The BBC reports that “Afghan President Hamid Karzai’s campaign team has condemned as “irresponsible” claims by EU monitors about the extent of election fraud. EU election observers have said about 1.5m votes — about a quarter of all ballots — cast in the presidential vote in August could be fraudulent.”

The London Times reports that “Japan’s new Defence Minister is a strong opponent of the country’s military support for the US, making it more likely than ever that the Government of Yukio Hatoyama will withdraw its naval ships from the war in Afghanistan early next year.”

The Guardian reports that “the World Bank yesterday issued its clearest warning to date that development efforts in poorer nations will be derailed without a huge increase in funding for climate change mitigation and adaptation efforts.”


Despite the fact that “NASA went ballistic” when astronaut and son of Mexican migrant workers — José Hernández — told Mexico’s Televisa network that the US needs to legalize its undocumented immigrants, Hernández stands by his comments, adding “as an individual I have a right to my personal opinions.” San Francisco Chronicle reporter Ruben Navarette claims that Obama was “bullied into lurching to the right” on immigration and health care and should’ve listened to those who advised tackling immigration reform first. The Smithsonian Institution acknowledged that it “made in error” in letting an anti-immigrant hate group, Federation for American Immigration Reform (FAIR), rent its facilities at the National Postal Museum to host an event featuring news anchor Lou Dobbs.


Fortune’s Colin Barr asks “where are the subprime perp walks?”: “Three years after the housing bubble popped, federal prosecutors have yet to bring a case against the executives whose firms took part in some of the worst excesses of the subprime mortgage market. It’s not like there’s a shortage of abuses to investigate.”


Robert Smith looks at the U.S.-China tire dispute: “Neither side is in a position to throw platitudes about free trade at the other…After all, it’s not as if China welcomes American imports with open arms.”

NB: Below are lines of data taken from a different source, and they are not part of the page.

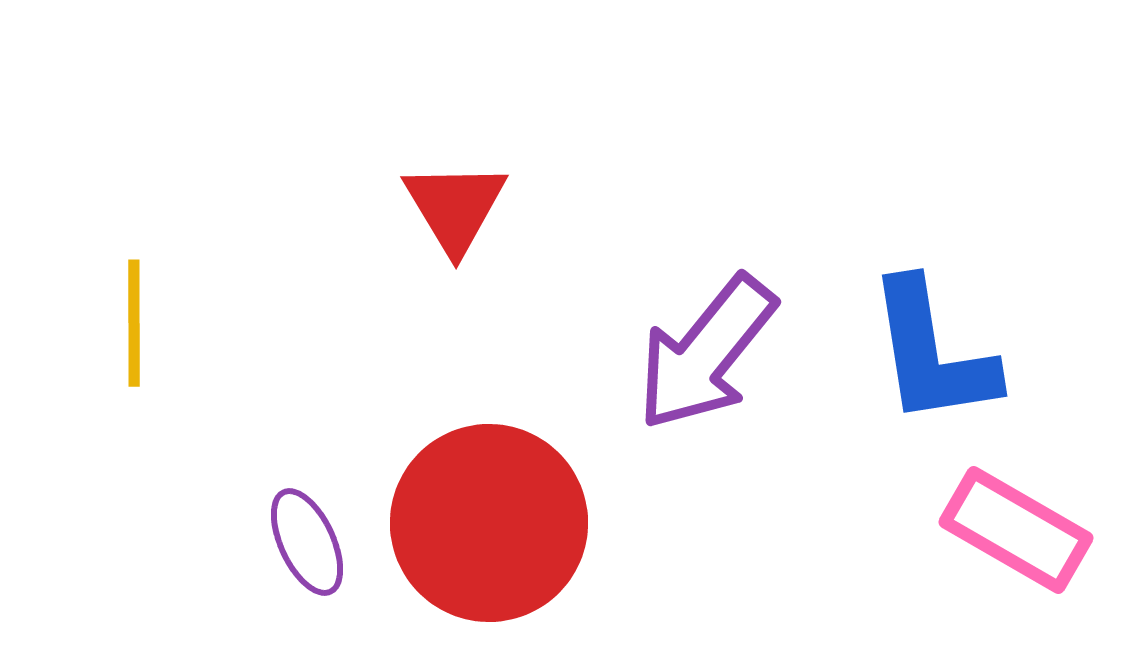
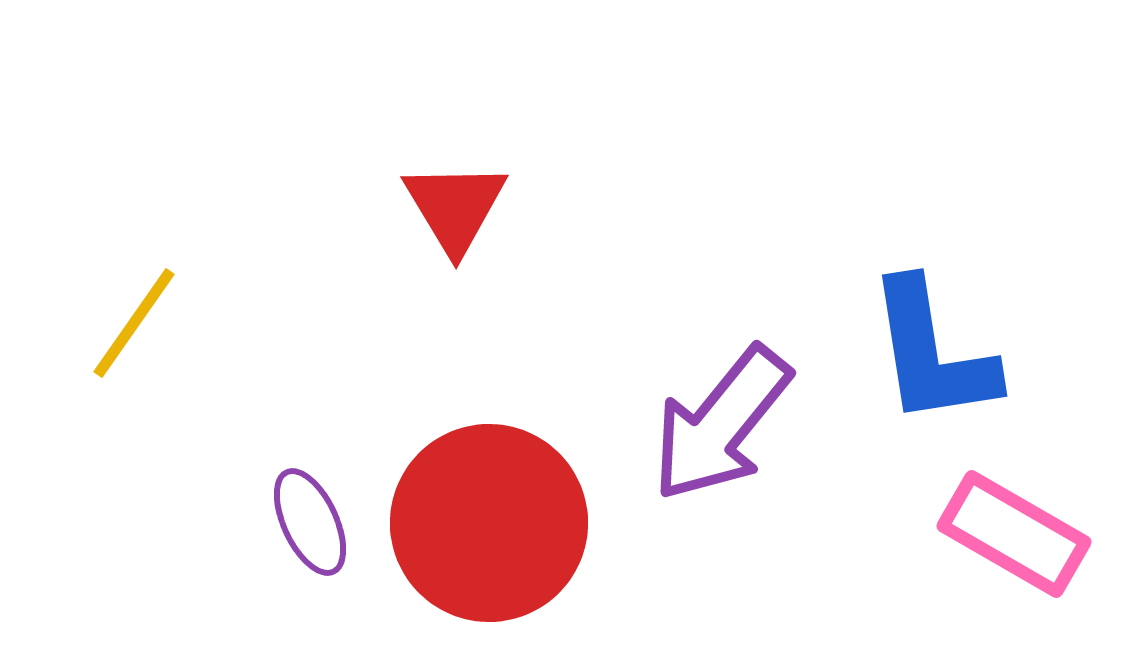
yellow line: rotated 35 degrees clockwise
purple arrow: moved 15 px right, 71 px down
pink rectangle: moved 2 px left, 4 px down
purple ellipse: moved 3 px right, 20 px up
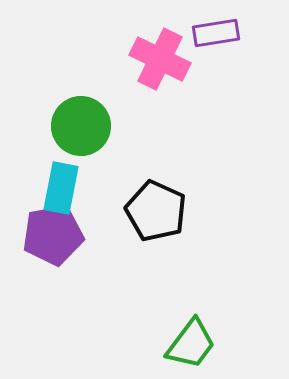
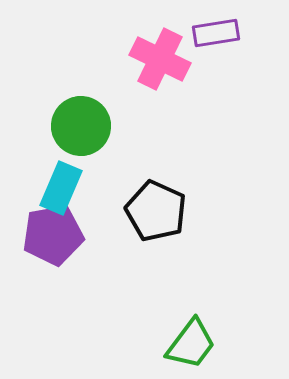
cyan rectangle: rotated 12 degrees clockwise
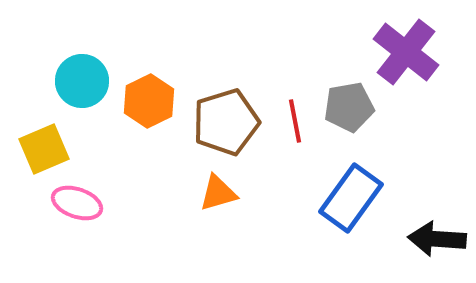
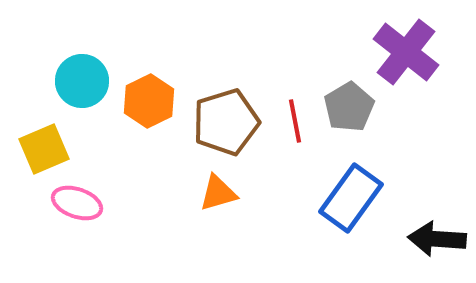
gray pentagon: rotated 21 degrees counterclockwise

Calculated Risk breaks down the housing tax credit debate: “Divide $15 billion by 350 thousand, and the program cost is about $43,000 per additional buyer. Very expensive.”

Health Care

After months of delay, Sen. Max Baucus (D-MT) has finally released the chairman’s mark to the Senate Finance Committee’s health bill without Republican support. “The $856 billion dollar package will not add to the federal deficit. The Finance Committee will meet to begin voting on the Chairman’s Mark next week,” Baucus wrote in a press release.

Sen. Chuck Grassley (R-IA), the ranking member of the Senate Finance Committee, registered his displeasure with the legislation. ““Unfortunately, we’re operating under an artificial deadline set by the Democratic leadership and the White House. I’m disappointed because it looks like we’re being pushed aside by the Democratic leadership so the Senate can move forward on a bill that, up to this point, does not meet the shared goals for affordable, accessible health coverage that we set forth when this process began,” Grassley wrote.

Sen. Jay Rockefeller (D-WV), who said that he would not support Baucus’ mark, reports that the White House is pushing Congress to pass “something” on health care reform. “David’s in there — Axelrod — saying we’ve got to try to get ‘something.’ So, the new benchmark is, ‘Well, if we can do something, if we can do anything, then we can say we did healthcare reform,’” Rockefeller said.